■ **Page-level text extractions**:
________

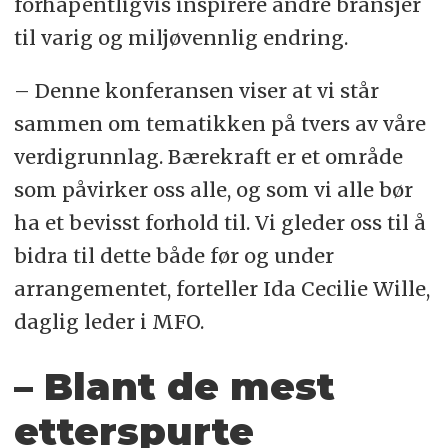
forhåpentligvis inspirere andre bransjer
til varig og miljøvennlig endring.
– Denne konferansen viser at vi står
sammen om tematikken på tvers av våre
verdigrunnlag. Bærekraft er et område
som påvirker oss alle, og som vi alle bør
ha et bevisst forhold til. Vi gleder oss til å
bidra til dette både før og under
arrangementet, forteller Ida Cecilie Wille,
daglig leder i MFO.
– Blant de mest
etterspurte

________

■ **What to work on**:
Write out each entry exactly as given, but skip the pictures.

■ **The completed task**:
forhåpentligvis inspirere andre bransjer
til varig og miljøvennlig endring.
– Denne konferansen viser at vi står
sammen om tematikken på tvers av våre
verdigrunnlag. Bærekraft er et område
som påvirker oss alle, og som vi alle bør
ha et bevisst forhold til. Vi gleder oss til å
bidra til dette både før og under
arrangementet, forteller Ida Cecilie Wille,
daglig leder i MFO.
– Blant de mest
etterspurte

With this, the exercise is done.